As in many other cities, there are some marvelous sculptures by amazingly famous artists decorating Palma’s streets’n’squares. Obviously, there are works by national artists such as Galician modeler Manolo Paz or the concrete sculpture Lugar de Encuentro V, hence Meeting Point 5, by Basque sculptor Eduardo Chillida. Not to mention the omnipresent Catalan artist Joan Miró.
However, there are also grand pieces by international sculptors like Alexander Calder whose mobile statue Nancy stands at the Jardins de s’Hort del Rei just below the Palau de l’Almudaina.
At the departure terminal of Mallorca’s international airport, Botero’s Reclining Woman bids the travellers farewell.
For those who don’t know: Colombian artist Fernando Botero is world-famous for depicting everyone and everything in his paintings as well as sculptures very….voluptuously, to say the least.
I’ve introduced him in my posts on Bogotá as well as Medellín.
To save you time, I’ve marked in the map below where you’ll find the statues introduced in this post. However, note that there are many, many more.
While Palma’s numerous art objects are scattered in different places, there are two major hubs where you can admire an inspiring collection in one spot – and believe it or not: You’ll enjoy them free of charge.
Parc de la Mar
The Parc de la Mar is a large area at the foot of the medieval walls in front of Palma’s famous Cathedral.
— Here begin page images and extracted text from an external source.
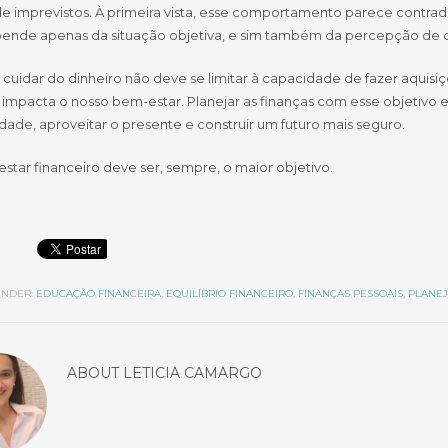
e imprevistos. À primeira vista, esse comportamento parece contradi
ende apenas da situação objetiva, e sim também da percepção de 
, cuidar do dinheiro não deve se limitar à capacidade de fazer aquisi
 impacta o nosso bem-estar. Planejar as finanças com esse objetivo
idade, aproveitar o presente e construir um futuro mais seguro.
tar financeiro deve ser, sempre, o maior objetivo.
NDER:
EDUCAÇÃO FINANCEIRA
,
EQUILÍBRIO FINANCEIRO
,
FINANÇAS PESSOAIS
,
PLANEJ
ABOUT
LETICIA CAMARGO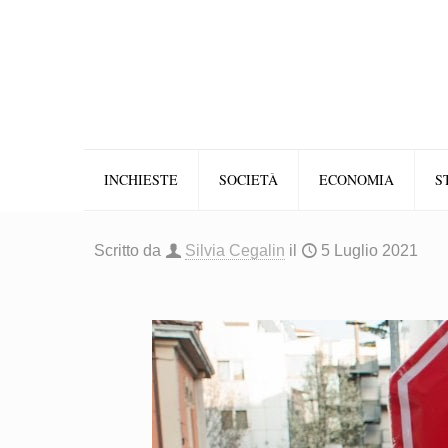
INCHIESTE
SOCIETÀ
ECONOMIA
S
Scritto da
Silvia Cegalin
il
5 Luglio 2021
A large saltwater lake was created in the 1970s and reflects the sea that once used to reach all the way to the city walls. It was pushed back for the construction of the Llevant expressway.
The Parc de la Mar is one of the best places to admire and photograph the cathedral as well as the historic royal palace from different angles.
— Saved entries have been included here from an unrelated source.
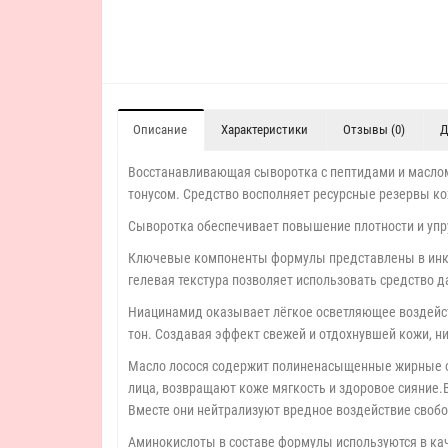
Описание
Характеристики
Отзывы (0)
Д
Восстанавливающая сыворотка с пептидами и маслом
тонусом. Средство восполняет ресурсные резервы ко
Сыворотка обеспечивает повышение плотности и упру
Ключевые компоненты формулы представлены в инкапс
гелевая текстура позволяет использовать средство д
Ниацинамид оказывает лёгкое осветляющее воздейств
тон. Создавая эффект свежей и отдохнувшей кожи, 
Масло лосося содержит полиненасыщенные жирные ом
лица, возвращают коже мягкость и здоровое сияние.
Вместе они нейтрализуют вредное воздействие свобо
Аминокислоты в составе формулы используются в кач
The scenic park has a very relaxed atmosphere and has therefore developed into one of the most frequented leisure areas for locals and visitors alike.
It is a popular venue for festivals, events, and an open-air cinema.
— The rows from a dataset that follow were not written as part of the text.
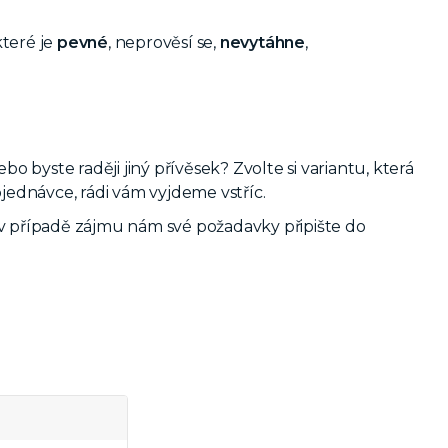
 které je
pevné
, neprověsí se,
nevytáhne
,
byste raději jiný přívěsek? Zvolte si variantu, která
ednávce, rádi vám vyjdeme vstříc.
v případě zájmu nám své požadavky připište do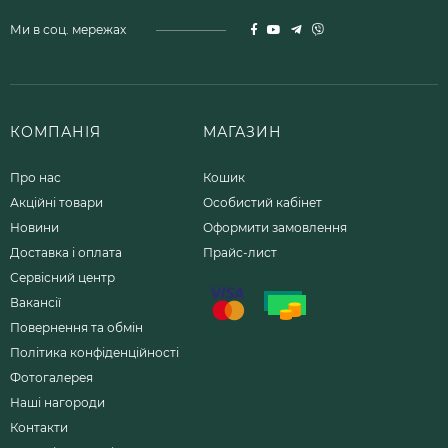
Ми в соц. мережах
КОМПАНІЯ
МАГАЗИН
Про нас
Кошик
Акційні товари
Особистий кабінет
Новини
Оформити замовлення
Доставка і оплата
Прайс-лист
Сервісний центр
Вакансії
Повернення та обмін
Політика конфіденційності
Фотогалерея
Наші нагороди
Контакти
The art aficionado, however, finds an amazing collection of inspiring modern sculptures.
One of the most famous pieces was created by – you probably guessed so – Joan Miró. It’s one of his famous tile walls that he created together with ceramic artist Josep Llorens i Artigas. They had met at art school in their native city of Barcelona back in the days. Their most celebrated collaboration is probably the façade of the UNESCO headquarters in Paris.
Es Baluard Museum d’Art
The Es Baluard Museum d’Art is Palma’s museum for modern and contemporary art, but has so much more to offer.
In Catalan, baluard means bulwark, hence, the name refers to the location and the historical function of the original structures.
The fortress known as Baluard de Sant Pere in the old town of Palma was crumbling. Fortunately, the city was willing to make the bastion available for the construction of a museum for modern and contemporary art. This way, they created a space that contributed at the same time to the development of the entire neighborhood.
The venue opened in 2004.
The museum has a total area of 5,000 square meters and the actual gallery building spreads over three floors. Due to the unusual construction, it is interconnected on different levels by ramps, balconies, and galleries.
One route to the Baluard leads from the city through the Porta de Santa Catalina with a grand view of the sea and from there to the Sant Pere district and the Paseo Marítimo boulevard. Another path leads to the top area of the city wall, from where you have a panoramic view of the bay of Palma and the museum building.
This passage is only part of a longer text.